Collected data:
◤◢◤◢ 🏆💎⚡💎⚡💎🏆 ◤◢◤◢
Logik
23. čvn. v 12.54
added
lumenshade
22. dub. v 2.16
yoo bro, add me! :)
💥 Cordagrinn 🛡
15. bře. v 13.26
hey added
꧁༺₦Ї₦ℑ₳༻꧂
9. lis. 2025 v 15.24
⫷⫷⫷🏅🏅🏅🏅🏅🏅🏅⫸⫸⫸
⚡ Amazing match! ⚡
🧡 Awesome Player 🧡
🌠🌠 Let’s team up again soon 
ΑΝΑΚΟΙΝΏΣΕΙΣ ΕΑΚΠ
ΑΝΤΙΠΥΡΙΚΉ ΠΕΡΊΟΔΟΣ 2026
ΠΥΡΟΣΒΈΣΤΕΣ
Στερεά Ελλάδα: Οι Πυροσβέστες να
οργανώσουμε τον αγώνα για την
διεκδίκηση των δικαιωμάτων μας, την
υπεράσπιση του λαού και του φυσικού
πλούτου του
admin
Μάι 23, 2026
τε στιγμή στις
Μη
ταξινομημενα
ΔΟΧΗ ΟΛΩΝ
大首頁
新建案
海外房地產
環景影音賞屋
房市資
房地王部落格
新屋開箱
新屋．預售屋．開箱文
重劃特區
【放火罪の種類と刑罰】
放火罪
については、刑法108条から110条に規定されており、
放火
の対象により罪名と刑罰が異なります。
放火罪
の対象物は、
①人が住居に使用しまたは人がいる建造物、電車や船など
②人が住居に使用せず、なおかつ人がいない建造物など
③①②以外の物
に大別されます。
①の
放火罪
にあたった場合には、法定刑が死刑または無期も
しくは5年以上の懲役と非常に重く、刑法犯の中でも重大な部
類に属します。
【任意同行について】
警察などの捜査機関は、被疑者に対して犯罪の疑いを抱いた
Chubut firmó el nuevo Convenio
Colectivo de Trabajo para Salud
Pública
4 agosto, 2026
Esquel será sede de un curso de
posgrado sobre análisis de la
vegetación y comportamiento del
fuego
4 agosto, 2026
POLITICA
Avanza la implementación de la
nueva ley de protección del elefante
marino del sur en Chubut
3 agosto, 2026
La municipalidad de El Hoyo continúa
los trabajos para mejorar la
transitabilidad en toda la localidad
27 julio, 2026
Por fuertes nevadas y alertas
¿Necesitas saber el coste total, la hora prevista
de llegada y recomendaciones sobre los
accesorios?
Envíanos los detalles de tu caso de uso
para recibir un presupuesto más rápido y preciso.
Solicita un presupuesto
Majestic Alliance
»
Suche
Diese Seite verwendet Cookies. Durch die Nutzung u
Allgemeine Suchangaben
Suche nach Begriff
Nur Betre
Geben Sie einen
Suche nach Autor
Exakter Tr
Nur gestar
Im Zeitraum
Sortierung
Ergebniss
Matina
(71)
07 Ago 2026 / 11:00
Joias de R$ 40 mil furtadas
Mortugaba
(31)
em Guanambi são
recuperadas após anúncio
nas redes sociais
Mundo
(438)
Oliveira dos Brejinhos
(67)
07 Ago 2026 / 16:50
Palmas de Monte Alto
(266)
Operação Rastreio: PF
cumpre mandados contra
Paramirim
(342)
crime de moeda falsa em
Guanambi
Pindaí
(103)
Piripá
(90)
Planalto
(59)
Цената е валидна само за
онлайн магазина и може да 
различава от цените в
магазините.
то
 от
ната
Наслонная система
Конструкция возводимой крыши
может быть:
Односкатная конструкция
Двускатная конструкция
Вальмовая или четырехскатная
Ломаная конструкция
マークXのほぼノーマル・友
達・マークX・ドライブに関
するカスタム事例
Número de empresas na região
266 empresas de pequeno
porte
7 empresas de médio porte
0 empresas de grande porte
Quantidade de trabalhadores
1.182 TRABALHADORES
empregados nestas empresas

=== EXERCISE OBJECTIVE ===
Output, from the data above, the lines from the line with "marino del sur en Chubut" to the line with "Envíanos los detalles de tu caso de uso" exactly as they stand, both ends included and nothing else.

=== FINISHED EXERCISE ===
marino del sur en Chubut
3 agosto, 2026
La municipalidad de El Hoyo continúa
los trabajos para mejorar la
transitabilidad en toda la localidad
27 julio, 2026
Por fuertes nevadas y alertas
¿Necesitas saber el coste total, la hora prevista
de llegada y recomendaciones sobre los
accesorios?
Envíanos los detalles de tu caso de uso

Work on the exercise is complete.